Whether you are trying to lose, gain or maintain your weight, eating the right amount of food is important to help you achieve your goal. I use the palm of my hand as a guide so when I am having carby foods such as rice or potatoes, I keep the amount to the size of my palm or less. Same rule applies for my proteins like meat. Vegetables are different, I usually fill the rest of my plate with vegetables especially dark leafy green vegetables such as spinach and kale etc. In the Eatwell Guide the government recommend that carbs should make up a third of what we eat but personally I don’t agree. We do not necessarily need carbs to survive and being diabetic I have found the less carbs I consume the easier my diabetes is to manage. Try and get into the habit of dropping the carbs a little lower and when having them always try to eat high fibre wholegrain cereals, wholemeal pasta and bread and brown rice. These carbohydrates contain more fibre and won’t spike your blood sugar level as high as the white variety but still limit your intake as they are still carbs and carbs are a diabetics enemy. Your proteins are important to help you grow and repair but you should try to eat lean cuts of meat and go for white meat over red and never remove the skin from chicken as this contains monounsaturated fats in the form of oleic acid which is found in olive oil and it is good for your cholesterol. I have also totally removed pork from my diet as it always gave me chronic indigestion but if you love pork stick to lean cuts of pork like tenderloins, loin chops and sirloin roast as other cuts like bacon for example are high in artery-clogging saturated fat and cholesterol and shouldn’t be eaten every day. Beans, peas and lentils are a low fat, high protein alternative to meat which I have added regularly to my diet. Eggs are a great source of protein but have them boiled or poached rather than fried. Experts suggest eating oily fish twice a week for essential fatty acids (Omega 3) but if your like me and cannot stand fish unless its wrapped in batter and swimming in vinegar there are other ways to get your recommended daily intake of omega 3, like kale, flaxseed, hemp seeds, chia seeds, soy products and yummy walnuts.

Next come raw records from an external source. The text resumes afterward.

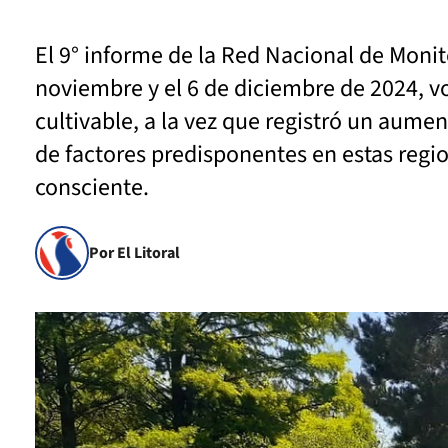
El 9° informe de la Red Nacional de Monit
noviembre y el 6 de diciembre de 2024, vo
cultivable, a la vez que registró un aum
de factores predisponentes en estas regi
consciente.
Por El Litoral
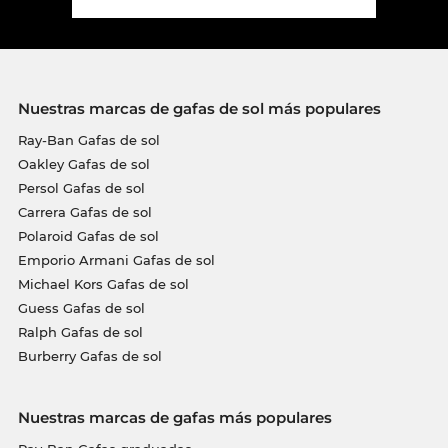
Nuestras marcas de gafas de sol más populares
Ray-Ban Gafas de sol
Oakley Gafas de sol
Persol Gafas de sol
Carrera Gafas de sol
Polaroid Gafas de sol
Emporio Armani Gafas de sol
Michael Kors Gafas de sol
Guess Gafas de sol
Ralph Gafas de sol
Burberry Gafas de sol
Nuestras marcas de gafas más populares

Try and eat fewer pastry goods like pies and pasties. Same goes for crisps, biscuits, ice cream, cakes and chocolate. Of course have a little treat now and again but limit yourself and be strict as these foods will only make your weight and blood sugar rocket. Dairy foods like butter, cream and yoghurts are ok in moderation, but always be aware of the sugar content especially with flavoured yoghurts. Since starting to eat cleanly I have learnt a few things about how certain manufacturers market their products, especially the “healthy low fat” foods. I have learnt to stay away from lower fat options as this usually means they have removed the fat and replaced it with chemicals and sugar to keep it tasting nice, so please be aware of their marketing strategies and always read the labels. I love a big dollop of full fat greek yoghurt, a teaspoon of honey and a few strawberries, it’s a perfect little sweet treat.
I know its hard to reduce your portion sizes especially when your so used to eating a certain amount at meal times but if your trying to lose weight and drop your sugar levels down and nothing seems to be working then you need to look at just how much food your actually consuming each day and adjust it accordingly. Eventually you will get used to the smaller portions and going back to eating what you did, will make you feel full and bloated. I remember when I was 19 stone, I would go to my Mams for Sunday lunch and the mashed potato was piled so high on my plate that I wouldn’t even know who was sitting opposite me until I was half way through it.
Everyone needs to eat about every four to six hours during the day to keep energy levels up. People with type 2 diabetes usually have better blood glucose control if their meals are spaced evenly throughout the day. Too many carbs at any one time can raise your blood sugar too high, even if your taking diabetes medicine. So many people tend to skip breakfast, have a small lunch, and then eat far too much in the evening. A person with diabetes should attempt to eat about the same amount of carbohydrates at each meal. Just remember the less carbs the better as carbs are sugar, starches and fibre found in foods.
Breakfast is especially important if you need to control your weight. It helps to kick off your metabolism, making you less likely to overeat later. If you are unusually active or on fixed doses of medication, you may need a snack. Monitoring your blood glucose will help you to decide that. Speak to your GP as your medication can be adjusted so you do not need snacks if you are concerned about putting on weight.